- TRY IT: Work out how many lines of the entries have the word "password" in them. Respond with that number only.

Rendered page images

****************************************

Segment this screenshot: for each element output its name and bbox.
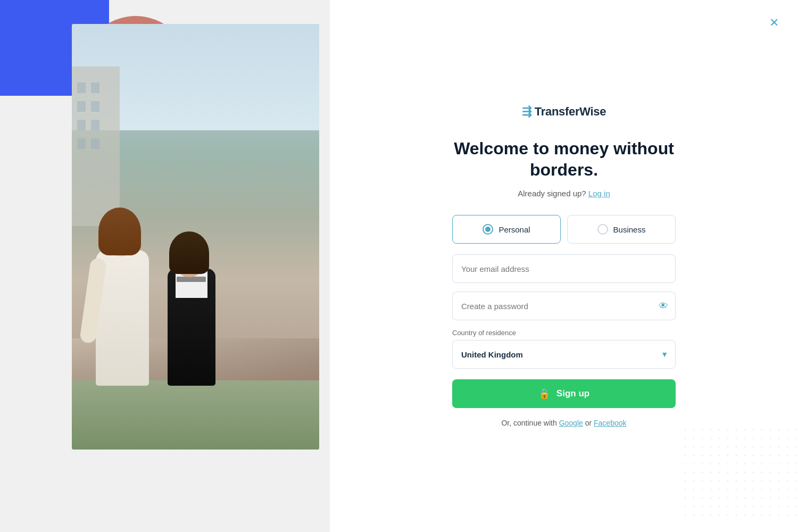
password-group: 👁 [452, 292, 676, 320]
login-link[interactable]: Log in [588, 189, 610, 198]
country-label: Country of residence [452, 329, 676, 337]
left-panel [0, 0, 330, 532]
account-type-row: Personal Business [452, 215, 676, 244]
logo-text: TransferWise [535, 105, 606, 119]
signup-button[interactable]: 🔒 Sign up [452, 379, 676, 408]
hero-photo [72, 24, 319, 450]
signup-label: Sign up [556, 388, 589, 399]
personal-account-button[interactable]: Personal [452, 215, 561, 244]
lock-icon: 🔒 [538, 388, 550, 400]
personal-label: Personal [498, 225, 530, 234]
subtext: Already signed up? Log in [452, 189, 676, 198]
right-panel: ✕ ⇶ TransferWise Welcome to money withou… [330, 0, 798, 532]
signup-form: ⇶ TransferWise Welcome to money without … [452, 105, 676, 427]
business-label: Business [613, 225, 646, 234]
country-group: Country of residence United Kingdom Unit… [452, 329, 676, 369]
logo: ⇶ TransferWise [452, 105, 676, 119]
personal-radio-dot [485, 227, 491, 232]
business-account-button[interactable]: Business [567, 215, 676, 244]
dot-pattern-decoration [681, 426, 798, 521]
country-select-wrapper: United Kingdom United States Germany Fra… [452, 340, 676, 369]
show-password-icon[interactable]: 👁 [659, 301, 668, 312]
logo-icon: ⇶ [522, 105, 531, 119]
email-group [452, 254, 676, 283]
business-radio [597, 224, 608, 235]
page-title: Welcome to money without borders. [452, 138, 676, 180]
country-select[interactable]: United Kingdom United States Germany Fra… [452, 340, 676, 369]
google-link[interactable]: Google [559, 419, 583, 427]
email-input[interactable] [452, 254, 676, 283]
password-input[interactable] [452, 292, 676, 320]
personal-radio [483, 224, 493, 235]
facebook-link[interactable]: Facebook [594, 419, 626, 427]
social-login-text: Or, continue with Google or Facebook [452, 419, 676, 427]
close-button[interactable]: ✕ [767, 15, 781, 31]
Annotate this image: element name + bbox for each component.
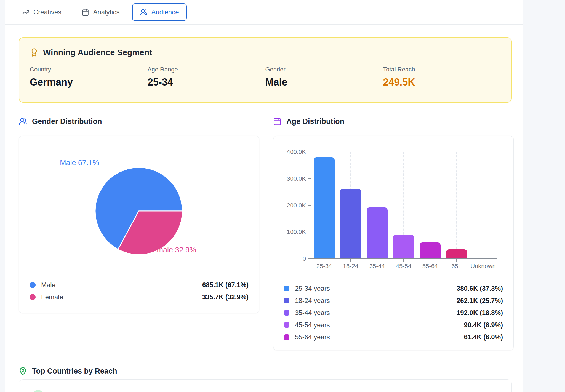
field-value: 25-34 — [148, 76, 265, 88]
bar-25-34 — [314, 157, 335, 259]
segment-field-gender: Gender Male — [265, 66, 383, 88]
bar-18-24 — [340, 189, 361, 259]
pie-label-male: Male 67.1% — [60, 159, 99, 167]
top-countries-section-header: Top Countries by Reach — [19, 366, 117, 377]
legend-label: 18-24 years — [295, 297, 330, 305]
section-title: Gender Distribution — [32, 117, 102, 126]
section-title: Top Countries by Reach — [32, 367, 117, 375]
age-legend: 25-34 years 380.6K (37.3%) 18-24 years 2… — [273, 282, 513, 343]
legend-value: 61.4K (6.0%) — [464, 333, 503, 341]
female-legend-swatch — [30, 294, 36, 300]
x-axis-tick-mark — [403, 259, 404, 262]
bar-65+ — [446, 249, 467, 259]
gridline-v-right-edge — [496, 152, 496, 259]
age-55-64-swatch — [284, 334, 289, 340]
legend-row-female: Female 335.7K (32.9%) — [19, 291, 259, 303]
age-18-24-swatch — [284, 298, 289, 303]
calendar-icon — [273, 117, 281, 126]
tab-label: Creatives — [33, 8, 61, 16]
x-axis-tick-mark — [430, 259, 430, 262]
gridline-h-300.0K — [311, 179, 496, 179]
legend-row-55-64: 55-64 years 61.4K (6.0%) — [273, 331, 513, 343]
main-panel: Creatives Analytics Audience — [5, 0, 523, 392]
gender-pie-chart: Male 67.1%Female 32.9% — [19, 136, 260, 275]
legend-value: 685.1K (67.1%) — [202, 281, 249, 289]
gender-legend: Male 685.1K (67.1%) Female 335.7K (32.9%… — [19, 279, 259, 303]
legend-row-45-54: 45-54 years 90.4K (8.9%) — [273, 319, 513, 331]
winning-segment-header: Winning Audience Segment — [30, 48, 501, 57]
tab-audience[interactable]: Audience — [132, 3, 186, 21]
y-axis-tick-label: 200.0K — [273, 202, 306, 209]
trending-up-icon — [22, 9, 30, 16]
pie-chart-canvas — [19, 136, 260, 275]
field-label: Total Reach — [383, 66, 501, 73]
gridline-v-Unknown — [483, 152, 483, 259]
legend-label: 55-64 years — [295, 333, 330, 341]
legend-value: 262.1K (25.7%) — [457, 297, 503, 305]
tab-creatives[interactable]: Creatives — [14, 3, 69, 21]
field-value: Male — [265, 76, 383, 88]
legend-row-35-44: 35-44 years 192.0K (18.8%) — [273, 307, 513, 319]
x-axis-tick-mark — [377, 259, 377, 262]
users-icon — [19, 117, 27, 126]
legend-row-male: Male 685.1K (67.1%) — [19, 279, 259, 291]
gender-distribution-card: Male 67.1%Female 32.9% Male 685.1K (67.1… — [19, 136, 259, 313]
age-bar-chart: 400.0K300.0K200.0K100.0K025-3418-2435-44… — [273, 136, 514, 275]
male-legend-swatch — [30, 282, 36, 288]
tab-label: Analytics — [93, 8, 119, 16]
gender-section-header: Gender Distribution — [19, 116, 102, 127]
winning-segment-fields: Country Germany Age Range 25-34 Gender M… — [30, 66, 501, 88]
tab-analytics[interactable]: Analytics — [74, 3, 127, 21]
legend-label: Male — [41, 281, 55, 289]
gridline-h-100.0K — [311, 232, 496, 232]
age-section-header: Age Distribution — [273, 116, 344, 127]
gridline-v-65+ — [456, 152, 457, 259]
winning-segment-title: Winning Audience Segment — [43, 48, 152, 57]
y-axis-tick-label: 0 — [273, 255, 306, 262]
segment-field-age-range: Age Range 25-34 — [148, 66, 265, 88]
x-axis-tick-label-Unknown: Unknown — [465, 263, 501, 270]
map-pin-icon — [19, 367, 27, 375]
legend-label: 45-54 years — [295, 321, 330, 329]
top-countries-card — [19, 379, 512, 392]
x-axis-tick-mark — [324, 259, 324, 262]
y-axis-tick-label: 400.0K — [273, 148, 306, 156]
field-value: Germany — [30, 76, 148, 88]
legend-row-18-24: 18-24 years 262.1K (25.7%) — [273, 295, 513, 307]
legend-value: 192.0K (18.8%) — [457, 309, 503, 317]
y-axis-tick-label: 100.0K — [273, 228, 306, 236]
legend-value: 90.4K (8.9%) — [464, 321, 503, 329]
section-title: Age Distribution — [286, 117, 344, 126]
bar-45-54 — [393, 235, 414, 259]
field-label: Age Range — [148, 66, 265, 73]
gridline-h-200.0K — [311, 206, 496, 206]
users-icon — [140, 9, 147, 16]
age-45-54-swatch — [284, 322, 289, 328]
field-label: Country — [30, 66, 148, 73]
pie-label-female: Female 32.9% — [148, 246, 196, 254]
bar-55-64 — [420, 242, 441, 259]
y-axis-line — [311, 152, 311, 259]
tab-label: Audience — [151, 8, 179, 16]
legend-value: 380.6K (37.3%) — [457, 285, 503, 292]
x-axis-tick-mark — [350, 259, 351, 262]
gridline-h-400.0K — [311, 152, 496, 152]
tab-bar: Creatives Analytics Audience — [5, 0, 523, 25]
legend-label: 25-34 years — [295, 285, 330, 292]
age-35-44-swatch — [284, 310, 289, 316]
y-axis-tick-label: 300.0K — [273, 175, 306, 182]
segment-field-country: Country Germany — [30, 66, 148, 88]
legend-label: 35-44 years — [295, 309, 330, 317]
bar-35-44 — [367, 207, 388, 259]
country-rank-badge — [31, 390, 45, 392]
audience-dashboard: Creatives Analytics Audience — [0, 0, 565, 392]
award-icon — [30, 48, 39, 57]
age-25-34-swatch — [284, 286, 289, 291]
calendar-icon — [82, 9, 89, 16]
x-axis-tick-mark — [483, 259, 483, 262]
segment-field-total-reach: Total Reach 249.5K — [383, 66, 501, 88]
age-distribution-card: 400.0K300.0K200.0K100.0K025-3418-2435-44… — [273, 136, 514, 350]
field-label: Gender — [265, 66, 383, 73]
legend-row-25-34: 25-34 years 380.6K (37.3%) — [273, 282, 513, 295]
legend-label: Female — [41, 293, 63, 301]
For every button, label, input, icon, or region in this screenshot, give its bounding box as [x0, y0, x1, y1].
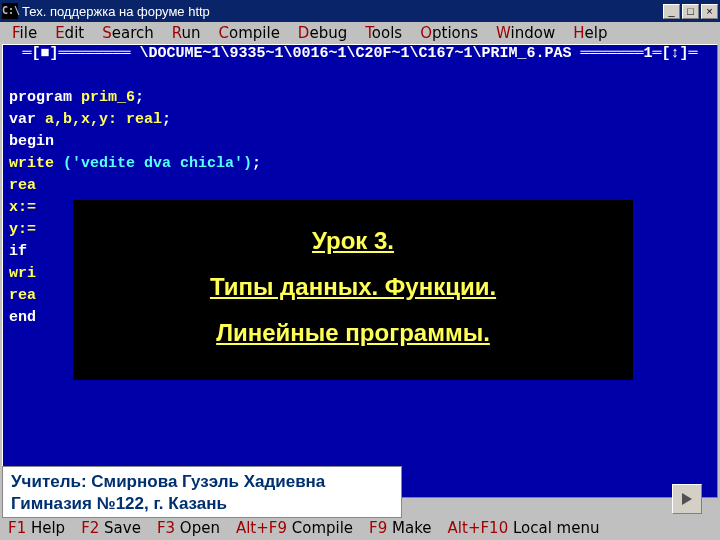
menu-file[interactable]: File: [12, 24, 37, 42]
status-help[interactable]: F1 Help: [8, 519, 65, 537]
window-title: Тех. поддержка на форуме http: [22, 4, 663, 19]
minimize-button[interactable]: _: [663, 4, 680, 19]
system-menu-icon[interactable]: C:\: [2, 3, 18, 19]
editor-filepath: ═[■]════════ \DOCUME~1\9335~1\0016~1\C20…: [3, 45, 717, 63]
menubar: File Edit Search Run Compile Debug Tools…: [0, 22, 720, 44]
teacher-info: Учитель: Смирнова Гузэль Хадиевна Гимназ…: [2, 466, 402, 518]
statusbar: F1 Help F2 Save F3 Open Alt+F9 Compile F…: [2, 518, 718, 538]
menu-compile[interactable]: Compile: [219, 24, 280, 42]
menu-window[interactable]: Window: [496, 24, 555, 42]
maximize-button[interactable]: □: [682, 4, 699, 19]
status-local-menu[interactable]: Alt+F10 Local menu: [448, 519, 600, 537]
status-make[interactable]: F9 Make: [369, 519, 431, 537]
teacher-name: Учитель: Смирнова Гузэль Хадиевна: [11, 471, 393, 493]
status-open[interactable]: F3 Open: [157, 519, 220, 537]
menu-debug[interactable]: Debug: [298, 24, 347, 42]
next-slide-button[interactable]: [672, 484, 702, 514]
menu-run[interactable]: Run: [172, 24, 201, 42]
svg-marker-0: [682, 493, 692, 505]
window-titlebar: C:\ Тех. поддержка на форуме http _ □ ×: [0, 0, 720, 22]
play-icon: [680, 492, 694, 506]
lesson-title-overlay: Урок 3. Типы данных. Функции. Линейные п…: [73, 200, 633, 380]
lesson-line-2: Типы данных. Функции.: [73, 264, 633, 310]
menu-options[interactable]: Options: [420, 24, 478, 42]
menu-edit[interactable]: Edit: [55, 24, 84, 42]
lesson-line-1: Урок 3.: [73, 218, 633, 264]
menu-help[interactable]: Help: [573, 24, 607, 42]
lesson-line-3: Линейные программы.: [73, 310, 633, 356]
editor-area[interactable]: ═[■]════════ \DOCUME~1\9335~1\0016~1\C20…: [2, 44, 718, 498]
status-compile[interactable]: Alt+F9 Compile: [236, 519, 353, 537]
teacher-school: Гимназия №122, г. Казань: [11, 493, 393, 515]
menu-tools[interactable]: Tools: [365, 24, 402, 42]
status-save[interactable]: F2 Save: [81, 519, 141, 537]
close-button[interactable]: ×: [701, 4, 718, 19]
menu-search[interactable]: Search: [102, 24, 154, 42]
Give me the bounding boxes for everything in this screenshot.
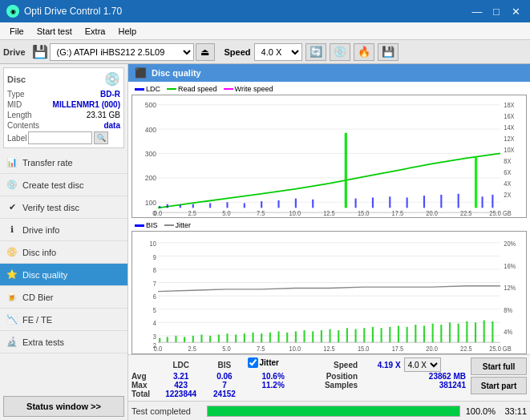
svg-rect-102 [381, 328, 382, 342]
svg-rect-112 [466, 321, 467, 342]
max-label: Max [131, 381, 156, 390]
length-value: 23.31 GB [87, 111, 120, 119]
svg-text:20.0: 20.0 [426, 344, 438, 353]
close-button[interactable]: ✕ [508, 3, 524, 19]
svg-rect-39 [475, 156, 477, 208]
progress-area: Test completed 100.0% 33:11 [128, 401, 530, 420]
nav-fe-te[interactable]: 📉 FE / TE [0, 309, 127, 331]
nav-disc-info[interactable]: 📀 Disc info [0, 241, 127, 264]
status-window-button[interactable]: Status window >> [3, 396, 124, 417]
svg-rect-83 [218, 335, 220, 343]
label-input[interactable] [28, 131, 92, 144]
bis-legend-label: BIS [146, 221, 158, 229]
svg-text:500: 500 [145, 101, 156, 109]
menu-file[interactable]: File [3, 25, 30, 38]
svg-rect-34 [389, 196, 390, 208]
svg-rect-103 [389, 327, 390, 342]
svg-text:0.0: 0.0 [154, 344, 163, 353]
disc-header-icon: 💿 [104, 71, 120, 87]
chart-header: ⬛ Disc quality [128, 64, 530, 82]
max-ldc: 423 [156, 381, 206, 390]
svg-text:12.5: 12.5 [323, 209, 335, 216]
menu-help[interactable]: Help [111, 25, 143, 38]
svg-text:12.5: 12.5 [323, 344, 335, 353]
write-speed-legend-dot [224, 88, 233, 90]
nav-transfer-rate-label: Transfer rate [22, 158, 73, 168]
svg-rect-104 [398, 325, 399, 342]
minimize-button[interactable]: — [469, 3, 485, 19]
read-speed-legend-label: Read speed [178, 85, 217, 93]
stats-table: LDC BIS Jitter Speed 4.19 X 4.0 X [131, 357, 466, 398]
position-value: 23862 MB [358, 372, 466, 381]
svg-text:10.0: 10.0 [289, 344, 301, 353]
disc-quality-icon: ⭐ [6, 269, 18, 281]
save-button[interactable]: 💾 [378, 43, 399, 61]
eject-button[interactable]: ⏏ [196, 43, 215, 61]
nav-extra-tests-label: Extra tests [22, 337, 64, 347]
nav-cd-bier[interactable]: 🍺 CD Bier [0, 286, 127, 309]
svg-text:2X: 2X [504, 192, 512, 199]
window-controls: — □ ✕ [469, 3, 524, 19]
nav-extra-tests[interactable]: 🔬 Extra tests [0, 331, 127, 353]
jitter-legend-dot [164, 224, 174, 226]
start-full-button[interactable]: Start full [471, 357, 527, 375]
svg-text:400: 400 [145, 125, 156, 133]
top-chart-container: 500 400 300 200 100 0 18X 16X 14X 12X 10… [131, 95, 527, 218]
svg-rect-24 [209, 203, 211, 208]
svg-text:5.0: 5.0 [222, 344, 231, 353]
nav-create-test-disc-label: Create test disc [22, 180, 83, 190]
svg-text:12X: 12X [504, 135, 515, 143]
svg-text:10.0: 10.0 [289, 209, 301, 216]
read-speed-legend-dot [167, 88, 176, 90]
disc-info-icon: 📀 [6, 247, 18, 258]
mid-key: MID [7, 100, 22, 109]
svg-rect-23 [192, 204, 194, 208]
stats-speed-select[interactable]: 4.0 X [404, 357, 441, 372]
nav-drive-info[interactable]: ℹ Drive info [0, 219, 127, 241]
legend-top: LDC Read speed Write speed [131, 83, 527, 95]
svg-rect-32 [355, 199, 357, 208]
drive-select[interactable]: (G:) ATAPI iHBS212 2.5L09 [50, 43, 194, 61]
start-part-button[interactable]: Start part [471, 377, 527, 394]
svg-rect-29 [295, 199, 297, 208]
svg-rect-109 [440, 325, 442, 342]
speed-label: Speed [225, 47, 251, 57]
svg-text:300: 300 [145, 150, 156, 158]
svg-rect-33 [372, 197, 374, 208]
app-icon: ◉ [6, 5, 19, 18]
verify-test-disc-icon: ✔ [6, 202, 18, 213]
svg-rect-106 [415, 325, 416, 342]
svg-text:8%: 8% [504, 305, 512, 314]
svg-text:25.0 GB: 25.0 GB [489, 344, 512, 353]
svg-text:16X: 16X [504, 113, 515, 120]
jitter-checkbox[interactable] [248, 357, 258, 368]
speed-select[interactable]: 4.0 X [254, 43, 302, 61]
jitter-legend-label: Jitter [176, 221, 192, 229]
svg-rect-105 [407, 327, 408, 342]
label-button[interactable]: 🔍 [94, 131, 108, 144]
svg-rect-31 [345, 133, 347, 208]
ldc-col-header: LDC [156, 357, 206, 372]
svg-rect-95 [321, 330, 322, 342]
bis-legend-dot [135, 224, 144, 227]
svg-rect-84 [226, 333, 228, 342]
svg-text:20.0: 20.0 [426, 209, 438, 216]
burn-button[interactable]: 🔥 [354, 43, 374, 61]
svg-rect-27 [261, 201, 262, 208]
maximize-button[interactable]: □ [488, 3, 504, 19]
menu-extra[interactable]: Extra [79, 25, 112, 38]
nav-transfer-rate[interactable]: 📊 Transfer rate [0, 151, 127, 174]
nav-disc-quality[interactable]: ⭐ Disc quality [0, 264, 127, 286]
contents-value: data [103, 121, 120, 130]
svg-rect-25 [226, 202, 228, 208]
total-bis: 24152 [206, 390, 242, 398]
menu-start-test[interactable]: Start test [30, 25, 79, 38]
disc-button[interactable]: 💿 [330, 43, 350, 61]
disc-header-label: Disc [7, 75, 26, 84]
avg-ldc: 3.21 [156, 372, 206, 381]
svg-rect-88 [261, 333, 262, 342]
nav-create-test-disc[interactable]: 💿 Create test disc [0, 174, 127, 196]
nav-verify-test-disc[interactable]: ✔ Verify test disc [0, 196, 127, 219]
refresh-button[interactable]: 🔄 [305, 43, 326, 61]
nav-disc-quality-label: Disc quality [22, 270, 67, 280]
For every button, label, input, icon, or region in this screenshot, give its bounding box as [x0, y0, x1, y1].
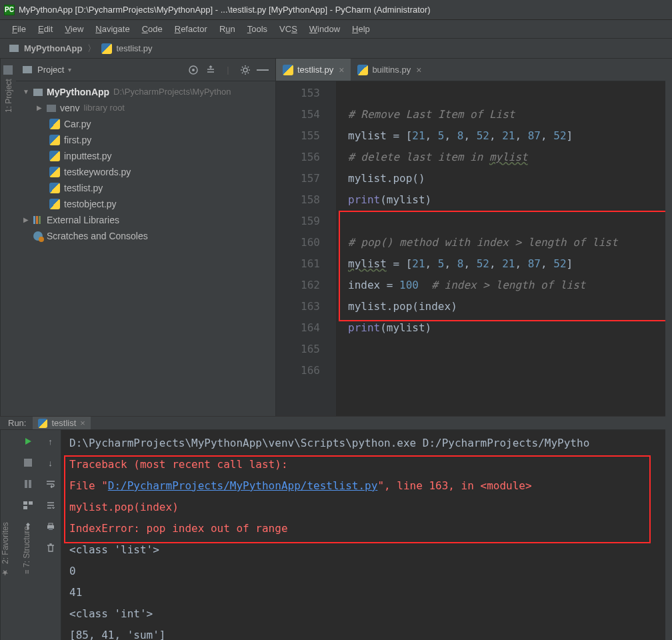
menu-file[interactable]: File — [7, 21, 31, 37]
close-icon[interactable]: × — [339, 65, 344, 75]
project-tree[interactable]: ▼ MyPythonApp D:\PycharmProjects\MyPytho… — [16, 81, 275, 416]
structure-label: 7: Structure — [22, 526, 31, 567]
python-file-icon — [49, 151, 60, 161]
tab-testlist[interactable]: testlist.py × — [276, 59, 351, 81]
menu-window[interactable]: Window — [304, 21, 345, 37]
console-output[interactable]: D:\PycharmProjects\MyPythonApp\venv\Scri… — [61, 430, 672, 640]
console-line: <class 'list'> — [69, 539, 664, 561]
run-header-label: Run: — [8, 418, 26, 428]
close-icon[interactable]: × — [80, 418, 85, 428]
chevron-right-icon[interactable]: ▶ — [23, 212, 29, 228]
project-tool-label: 1: Project — [4, 79, 13, 113]
svg-point-2 — [243, 68, 247, 72]
python-file-icon — [49, 167, 60, 177]
wrap-icon[interactable] — [45, 478, 57, 490]
favorites-label: 2: Favorites — [1, 523, 10, 565]
menu-tools[interactable]: Tools — [242, 21, 273, 37]
collapse-all-icon[interactable] — [205, 64, 217, 76]
bc-project[interactable]: MyPythonApp — [24, 43, 82, 53]
svg-rect-10 — [49, 523, 53, 525]
console-line: 0 — [69, 561, 664, 582]
console-line: D:\PycharmProjects\MyPythonApp\venv\Scri… — [69, 433, 664, 454]
menu-edit[interactable]: Edit — [33, 21, 58, 37]
python-file-icon — [357, 65, 368, 75]
titlebar: PC MyPythonApp [D:\PycharmProjects\MyPyt… — [0, 0, 672, 20]
gutter: 1531541551561571581591601611621631641651… — [276, 81, 336, 416]
run-toolbar-2: ↑ ↓ — [40, 430, 61, 640]
tool-window-bar-left-lower: ★ 2: Favorites ≡ 7: Structure — [0, 430, 16, 640]
editor: testlist.py × builtins.py × 153154155156… — [276, 59, 672, 416]
chevron-down-icon[interactable]: ▾ — [68, 66, 71, 73]
run-tab[interactable]: testlist × — [33, 417, 90, 429]
code-lines[interactable]: # Remove Last Item of Listmylist = [21, … — [336, 81, 672, 416]
chevron-right-icon[interactable]: ▶ — [36, 100, 43, 116]
project-panel-title[interactable]: Project — [37, 65, 64, 75]
svg-rect-6 — [23, 501, 27, 505]
file-link[interactable]: D:/PycharmProjects/MyPythonApp/testlist.… — [108, 479, 378, 492]
folder-icon — [23, 66, 32, 73]
menu-navigate[interactable]: Navigate — [90, 21, 135, 37]
scrollbar-vertical[interactable] — [665, 59, 672, 640]
menu-view[interactable]: View — [59, 21, 89, 37]
main: 1: Project Project ▾ | — — [0, 59, 672, 416]
tree-file[interactable]: testobject.py — [64, 196, 117, 212]
project-panel: Project ▾ | — ▼ MyPythonApp D:\PycharmPr… — [16, 59, 276, 416]
tree-external-libs[interactable]: External Libraries — [47, 212, 119, 228]
tab-builtins[interactable]: builtins.py × — [351, 59, 428, 81]
favorites-tool-button[interactable]: ★ 2: Favorites — [1, 523, 10, 578]
print-icon[interactable] — [45, 521, 57, 533]
python-file-icon — [49, 119, 60, 129]
tree-file[interactable]: Car.py — [64, 116, 91, 132]
window-title: MyPythonApp [D:\PycharmProjects\MyPython… — [19, 5, 431, 15]
layout-icon[interactable] — [22, 499, 34, 511]
down-icon[interactable]: ↓ — [45, 457, 57, 469]
bc-file[interactable]: testlist.py — [116, 43, 152, 53]
structure-tool-button[interactable]: ≡ 7: Structure — [22, 526, 31, 574]
tree-file[interactable]: testkeywords.py — [64, 164, 131, 180]
target-icon[interactable] — [187, 64, 199, 76]
run-tab-label: testlist — [51, 418, 76, 428]
scroll-icon[interactable] — [45, 499, 57, 511]
python-file-icon — [38, 419, 47, 428]
hide-icon[interactable]: — — [257, 64, 269, 76]
run-icon[interactable] — [22, 435, 34, 447]
python-file-icon — [49, 183, 60, 193]
tree-root-name[interactable]: MyPythonApp — [47, 84, 109, 100]
editor-tabs: testlist.py × builtins.py × — [276, 59, 672, 81]
folder-icon — [47, 105, 56, 112]
run-body: ★ 2: Favorites ≡ 7: Structure ↑ ↓ D:\ — [0, 430, 672, 640]
divider: | — [222, 64, 234, 76]
tab-label: builtins.py — [372, 65, 411, 75]
gear-icon[interactable] — [239, 64, 251, 76]
menu-code[interactable]: Code — [137, 21, 168, 37]
python-file-icon — [283, 65, 293, 75]
tree-scratches[interactable]: Scratches and Consoles — [47, 228, 148, 244]
console-line: 41 — [69, 582, 664, 603]
tool-window-bar-left: 1: Project — [0, 59, 16, 416]
tree-file[interactable]: first.py — [64, 132, 91, 148]
menu-run[interactable]: Run — [214, 21, 241, 37]
svg-rect-11 — [49, 528, 53, 530]
scratches-icon — [33, 231, 43, 241]
project-tool-button[interactable]: 1: Project — [4, 65, 13, 113]
pause-icon[interactable] — [22, 478, 34, 490]
menu-help[interactable]: Help — [347, 21, 375, 37]
up-icon[interactable]: ↑ — [45, 435, 57, 447]
code-area[interactable]: 1531541551561571581591601611621631641651… — [276, 81, 672, 416]
library-icon — [33, 216, 43, 224]
svg-rect-4 — [25, 480, 27, 488]
tree-file[interactable]: testlist.py — [64, 180, 103, 196]
folder-icon — [4, 65, 13, 75]
stop-icon[interactable] — [22, 457, 34, 469]
close-icon[interactable]: × — [416, 65, 421, 75]
folder-icon — [9, 45, 19, 52]
console-line: Traceback (most recent call last): — [69, 454, 664, 475]
menubar: File Edit View Navigate Code Refactor Ru… — [0, 20, 672, 39]
tree-venv[interactable]: venv — [60, 100, 80, 116]
chevron-down-icon[interactable]: ▼ — [23, 84, 29, 100]
console-line: [85, 41, 'sum'] — [69, 625, 664, 640]
menu-refactor[interactable]: Refactor — [169, 21, 213, 37]
trash-icon[interactable] — [45, 542, 57, 554]
menu-vcs[interactable]: VCS — [274, 21, 303, 37]
tree-file[interactable]: inputtest.py — [64, 148, 112, 164]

****************************************

- RESPONSE TO THE TASK: 3